Ausgezeichnete Kostbarkeiten
Seit 25 Jahren sammelt die „Kostbar“ Auszeichnungen in der Schlemmerszene. Das vegetarische Restaurant zählt zu den besten seiner Art.
Ratingen. Eigentlich ist Georg Müller gar kein Koch. Und zu seinem Restaurant "Kostbar" kam er wie die sprichwörtliche Jungfrau zum Kind. Dennoch zählt das kleine, aber feine Lokal, das in dem aus dem Jahre 1683 stammenden, denkmalgeschützten "Haus Messer" an der Lintorfer Straße untergebracht ist, zu den besten Szene-Restaurants in Deutschland und bei den vegetarischen Schlemmertempeln zu den Top-Adressen. Stammgäste kommen aus aller Herren Länder nach Ratingen.
Gelernt hat Müller eigentlich Ingenieur und hatte für Mannesmann-Anlagenbau Pipeline-Projekte in Saudi-Arabien und Südamerika überwacht. Seine Frau Ilka war dagegen schon früher ökologisch aktiv: Sie betrieb einen Versand mit Naturtextilien, erweiterte später mit Ladengeschäften für Naturwaren aller Art.
Als die Müllers 1988 die Ausschreibung der evangelischen Kirchengemeinde für das "Haus Messer" gewonnen hatten, schlug die Geburtsstunde der "Kostbar". Anfangs hatten die Müllers einen Partner, der fürs Kochen zuständig war.

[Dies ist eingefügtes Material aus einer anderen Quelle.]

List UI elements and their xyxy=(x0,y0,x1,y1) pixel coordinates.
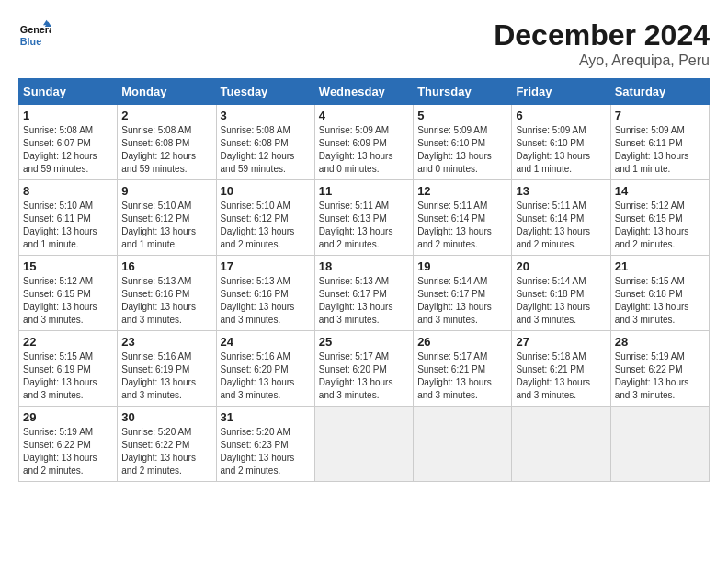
calendar-cell: 8Sunrise: 5:10 AM Sunset: 6:11 PM Daylig… xyxy=(19,180,118,256)
calendar-cell: 6Sunrise: 5:09 AM Sunset: 6:10 PM Daylig… xyxy=(512,105,610,180)
day-info: Sunrise: 5:17 AM Sunset: 6:20 PM Dayligh… xyxy=(319,350,409,402)
calendar-cell xyxy=(314,407,413,482)
day-number: 2 xyxy=(121,109,211,122)
calendar-cell: 7Sunrise: 5:09 AM Sunset: 6:11 PM Daylig… xyxy=(610,105,709,180)
day-number: 12 xyxy=(417,184,507,198)
month-title: December 2024 xyxy=(494,18,710,52)
day-number: 27 xyxy=(516,335,606,349)
day-info: Sunrise: 5:18 AM Sunset: 6:21 PM Dayligh… xyxy=(516,350,606,402)
day-info: Sunrise: 5:08 AM Sunset: 6:08 PM Dayligh… xyxy=(121,124,211,176)
calendar-cell: 15Sunrise: 5:12 AM Sunset: 6:15 PM Dayli… xyxy=(19,256,118,331)
day-number: 18 xyxy=(319,259,409,273)
svg-text:Blue: Blue xyxy=(20,36,41,47)
day-info: Sunrise: 5:12 AM Sunset: 6:15 PM Dayligh… xyxy=(23,275,113,327)
day-number: 1 xyxy=(23,109,113,122)
day-info: Sunrise: 5:13 AM Sunset: 6:16 PM Dayligh… xyxy=(121,275,211,327)
day-number: 3 xyxy=(221,109,311,122)
day-info: Sunrise: 5:20 AM Sunset: 6:22 PM Dayligh… xyxy=(121,426,211,477)
calendar-cell xyxy=(414,407,512,482)
calendar-cell: 24Sunrise: 5:16 AM Sunset: 6:20 PM Dayli… xyxy=(216,331,314,407)
location-title: Ayo, Arequipa, Peru xyxy=(494,52,710,69)
title-area: December 2024 Ayo, Arequipa, Peru xyxy=(494,18,710,69)
calendar-cell: 13Sunrise: 5:11 AM Sunset: 6:14 PM Dayli… xyxy=(512,180,610,256)
day-info: Sunrise: 5:11 AM Sunset: 6:14 PM Dayligh… xyxy=(516,200,606,251)
calendar-cell: 25Sunrise: 5:17 AM Sunset: 6:20 PM Dayli… xyxy=(314,331,413,407)
day-info: Sunrise: 5:20 AM Sunset: 6:23 PM Dayligh… xyxy=(221,426,311,477)
calendar-cell: 23Sunrise: 5:16 AM Sunset: 6:19 PM Dayli… xyxy=(118,331,216,407)
page-header: General Blue December 2024 Ayo, Arequipa… xyxy=(18,18,710,69)
day-number: 5 xyxy=(417,109,507,122)
day-info: Sunrise: 5:19 AM Sunset: 6:22 PM Dayligh… xyxy=(23,426,113,477)
day-number: 16 xyxy=(121,259,211,273)
day-number: 29 xyxy=(23,410,113,424)
day-number: 21 xyxy=(615,259,705,273)
day-info: Sunrise: 5:16 AM Sunset: 6:20 PM Dayligh… xyxy=(221,350,311,402)
day-info: Sunrise: 5:13 AM Sunset: 6:16 PM Dayligh… xyxy=(221,275,311,327)
day-number: 7 xyxy=(615,109,705,122)
day-number: 6 xyxy=(516,109,606,122)
calendar-cell: 3Sunrise: 5:08 AM Sunset: 6:08 PM Daylig… xyxy=(216,105,314,180)
day-info: Sunrise: 5:09 AM Sunset: 6:10 PM Dayligh… xyxy=(516,124,606,176)
calendar-cell: 14Sunrise: 5:12 AM Sunset: 6:15 PM Dayli… xyxy=(610,180,709,256)
day-number: 10 xyxy=(221,184,311,198)
day-info: Sunrise: 5:19 AM Sunset: 6:22 PM Dayligh… xyxy=(615,350,705,402)
day-number: 19 xyxy=(417,259,507,273)
day-info: Sunrise: 5:10 AM Sunset: 6:12 PM Dayligh… xyxy=(121,200,211,251)
day-number: 13 xyxy=(516,184,606,198)
week-row-4: 22Sunrise: 5:15 AM Sunset: 6:19 PM Dayli… xyxy=(19,331,710,407)
day-info: Sunrise: 5:09 AM Sunset: 6:10 PM Dayligh… xyxy=(417,124,507,176)
day-info: Sunrise: 5:14 AM Sunset: 6:17 PM Dayligh… xyxy=(417,275,507,327)
day-number: 14 xyxy=(615,184,705,198)
day-info: Sunrise: 5:11 AM Sunset: 6:14 PM Dayligh… xyxy=(417,200,507,251)
calendar-cell: 11Sunrise: 5:11 AM Sunset: 6:13 PM Dayli… xyxy=(314,180,413,256)
day-info: Sunrise: 5:12 AM Sunset: 6:15 PM Dayligh… xyxy=(615,200,705,251)
day-info: Sunrise: 5:14 AM Sunset: 6:18 PM Dayligh… xyxy=(516,275,606,327)
week-row-5: 29Sunrise: 5:19 AM Sunset: 6:22 PM Dayli… xyxy=(19,407,710,482)
calendar-cell xyxy=(512,407,610,482)
calendar-cell: 21Sunrise: 5:15 AM Sunset: 6:18 PM Dayli… xyxy=(610,256,709,331)
calendar-cell: 9Sunrise: 5:10 AM Sunset: 6:12 PM Daylig… xyxy=(118,180,216,256)
weekday-tuesday: Tuesday xyxy=(216,79,314,105)
day-info: Sunrise: 5:10 AM Sunset: 6:12 PM Dayligh… xyxy=(221,200,311,251)
day-info: Sunrise: 5:11 AM Sunset: 6:13 PM Dayligh… xyxy=(319,200,409,251)
calendar-cell: 22Sunrise: 5:15 AM Sunset: 6:19 PM Dayli… xyxy=(19,331,118,407)
day-info: Sunrise: 5:15 AM Sunset: 6:18 PM Dayligh… xyxy=(615,275,705,327)
day-number: 11 xyxy=(319,184,409,198)
day-number: 23 xyxy=(121,335,211,349)
day-info: Sunrise: 5:17 AM Sunset: 6:21 PM Dayligh… xyxy=(417,350,507,402)
weekday-thursday: Thursday xyxy=(414,79,512,105)
day-info: Sunrise: 5:16 AM Sunset: 6:19 PM Dayligh… xyxy=(121,350,211,402)
weekday-header-row: SundayMondayTuesdayWednesdayThursdayFrid… xyxy=(19,79,710,105)
day-info: Sunrise: 5:13 AM Sunset: 6:17 PM Dayligh… xyxy=(319,275,409,327)
calendar-body: 1Sunrise: 5:08 AM Sunset: 6:07 PM Daylig… xyxy=(19,105,710,482)
calendar-cell: 27Sunrise: 5:18 AM Sunset: 6:21 PM Dayli… xyxy=(512,331,610,407)
week-row-2: 8Sunrise: 5:10 AM Sunset: 6:11 PM Daylig… xyxy=(19,180,710,256)
day-number: 28 xyxy=(615,335,705,349)
day-number: 15 xyxy=(23,259,113,273)
calendar-cell: 19Sunrise: 5:14 AM Sunset: 6:17 PM Dayli… xyxy=(414,256,512,331)
logo: General Blue xyxy=(18,18,51,52)
weekday-sunday: Sunday xyxy=(19,79,118,105)
calendar-cell: 10Sunrise: 5:10 AM Sunset: 6:12 PM Dayli… xyxy=(216,180,314,256)
day-number: 31 xyxy=(221,410,311,424)
day-info: Sunrise: 5:10 AM Sunset: 6:11 PM Dayligh… xyxy=(23,200,113,251)
day-number: 25 xyxy=(319,335,409,349)
day-number: 22 xyxy=(23,335,113,349)
week-row-3: 15Sunrise: 5:12 AM Sunset: 6:15 PM Dayli… xyxy=(19,256,710,331)
day-number: 9 xyxy=(121,184,211,198)
calendar-cell: 26Sunrise: 5:17 AM Sunset: 6:21 PM Dayli… xyxy=(414,331,512,407)
calendar-cell: 5Sunrise: 5:09 AM Sunset: 6:10 PM Daylig… xyxy=(414,105,512,180)
calendar-cell: 12Sunrise: 5:11 AM Sunset: 6:14 PM Dayli… xyxy=(414,180,512,256)
day-info: Sunrise: 5:09 AM Sunset: 6:11 PM Dayligh… xyxy=(615,124,705,176)
logo-icon: General Blue xyxy=(18,18,51,52)
calendar-cell: 28Sunrise: 5:19 AM Sunset: 6:22 PM Dayli… xyxy=(610,331,709,407)
calendar-cell: 29Sunrise: 5:19 AM Sunset: 6:22 PM Dayli… xyxy=(19,407,118,482)
weekday-wednesday: Wednesday xyxy=(314,79,413,105)
weekday-monday: Monday xyxy=(118,79,216,105)
calendar-cell: 1Sunrise: 5:08 AM Sunset: 6:07 PM Daylig… xyxy=(19,105,118,180)
weekday-saturday: Saturday xyxy=(610,79,709,105)
calendar-cell: 30Sunrise: 5:20 AM Sunset: 6:22 PM Dayli… xyxy=(118,407,216,482)
week-row-1: 1Sunrise: 5:08 AM Sunset: 6:07 PM Daylig… xyxy=(19,105,710,180)
calendar-cell: 17Sunrise: 5:13 AM Sunset: 6:16 PM Dayli… xyxy=(216,256,314,331)
weekday-friday: Friday xyxy=(512,79,610,105)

Als der aber absprang, musste Müller ran. "Ich habe bei Mannesmann gekündigt und bin ins kalte Wasser gesprungen." Zudem wurde ein Chefkoch von Mövenpick abgeworben.
Dass in der "Kostbar" streng vegetarisch gekocht wird, haben die Gäste einem Schlüsselerlebnis zu verdanken: Als ein benachbartere Bauernhof Schweinefutter geliefert bekam, drückte der Lkw-Fahrer den Müllers, die gerade spazieren gingen, die Lieferpapiere in die Hand. Nach dem Durchlesen der Inhaltsstoffe des Mastmittels ("unter anderem drei Prozent Gülle") stand der Entschluss fest: alles außer Fleisch.
120 Gerichte stehen auf der Speisekarte, täglich werden verschiedene Menüs angeboten. Gestern gab es Gemüsecremesuppe mit Pfifferlingen, hausgebackener Zwiebelkuchen mit Kümmelduft und Gouda oder Champignon-Gemüse-Pfanne mit Kräuterrahm und Kartoffelnudeln und als Dessert "beschwipste Aprikose" auf gemischtem Eis. Ab 8 Uhr morgens wird in der Küche gewirbelt, alles frisch zubereitet.
"Wir verwenden nur frische Zutaten, keine Fertigprodukte", betont Müller. Die Küchenkräuter wachsen übrigens auf dem begrünten Dach und werden von Köchen selbst geerntet. Als Besonderheit bietet die Kostbar seit 15 Jahren ihren Gästen ein Menü-Abo an: 30 Menüs werden im voraus bezahlt und dann bei Gelegenheit "abgegessen". Den Preisvorteil von 30 Prozent lassen sich knapp 500 Stammgäste nicht entgehen.
Apropos Stammgäste: Die kommen inzwischen aus New York, Arabien oder Indien - "vor allem Geschäftsleute", weiß Müller. Die vielen Preise und Auszeichnungen haben sich inzwischen auch im Ausland herumgesprochen.
Dennoch plagen Müller Personalsorgen. "Wir suchen seit 18 Jahren gute Köche." Gute Köche sind für ihn jene, "die frisch kochen können". "Leider sterben die langsam aus. Und Spezialisten für Vegatarisches sind eh rar gesät. Immer wieder hatte er in der Vergangenheit deshalb Küchenchefs aus Indien oder Sri Lanka.
Einer davon, der Tamile Nadaras Amarasinkghe, sorgte vor Jahren für Schlagzeilen, weil ihm nach erfolglosem Kampf um Anerkennung als Asylbewerber die Abschiebung drohte - in den sicheren Tod. Nach Flucht und jahrelanger Odyssee gelangte er in die USA, wo ihm Kopien von Zeitungsausschnitten aus Ratingen bei der Anerkennung als Flüchtling geholfen haben.
Mit sieben Mitarbeitern in Küche und Service betreiben die Müllers zurzeit die "Kostbar". Da bleibt es nicht aus, dass der Chef selbst immer wieder mal an den Kochtopf muss.